Decomposition of reads and writes

The program can be decomposed as follows (to clearly see the reads and writes):

                              Some Thread
---------------------------------------------------------------------
 10: resource = null; //default value                                  //write
=====================================================================
           Thread 1               |          Thread 2                
----------------------------------+----------------------------------
 11: a = resource;                | 21: x = resource;                  //read
 12: if (a == null)               | 22: if (x == null)               
 13:   resource = new Resource(); | 23:   resource = new Resource();   //write
 14: b = resource;                | 24: y = resource;                  //read
 15: return b;                    | 25: return y;                    

What the JLS says

JLS 17.4.5 gives the rules for a read to be allowed to observe a write:

We say that a read r of a variable v is allowed to observe a write w to v if, in the happens-before partial order of the execution trace:

• r is not ordered before w (i.e., it is not the case that hb(r, w)), and
• there is no intervening write w' to v (i.e. no write w' to v such that hb(w, w') and hb(w', r)).

Application of the rule

In our example, let's assume that thread 1 sees null and properly initialises resource. In thread 2, an invalid execution would be for 21 to observe 23 (due to program order) - but any of the other writes (10 and 13) can be observed by either read:

• 10 happens-before all actions so no read is ordered before 10
• 21 and 24 have no hb relationship with 13
• 13 does not happens-before 23 (no hb relationship between the two)

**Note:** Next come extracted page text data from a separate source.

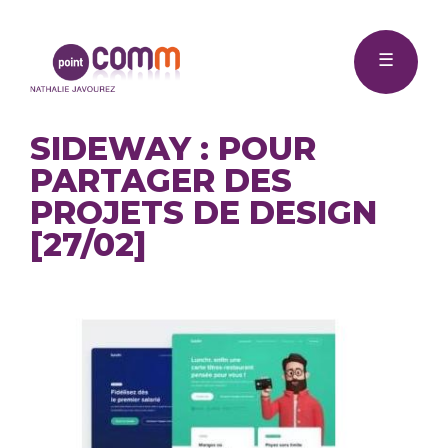
Me
Point
☰
Comm
SIDEWAY : POUR
PARTAGER DES
PROJETS DE DESIGN
[27/02]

So both 21 and 24 (our 2 reads) are allowed to observe either 10 (null) or 13 (not null).

Execution path that returns null

In particular, assuming that Thread 1 sees a null on line 11 and initialises resource on line 13, Thread 2 could legally execute as follows:

• 24: y = null (reads write 10)
• 21: x = non null (reads write 13)
• 22: false
• 25: return y

Note: to clarify, this does not mean that T2 sees non null and subsequently sees null (which would breach the causality requirements) - it means that from an execution perspective, the two reads have been reordered and the second one was committed before the first one - however it does look as if the later write had been seen before the earlier one based on the initial program order.

UPDATE 10 Feb

Back to the code, a valid reordering would be:

Resource tmp = resource; // null here
if (resource != null) { // resource not null here
    resource = tmp = new Resource();
}
return tmp; // returns null

And because that code is sequentially consistent (if executed by a single thread, it will always have the same behaviour as the original code) it shows that the causality requirements are satisfied (there is a valid execution that produces the outcome).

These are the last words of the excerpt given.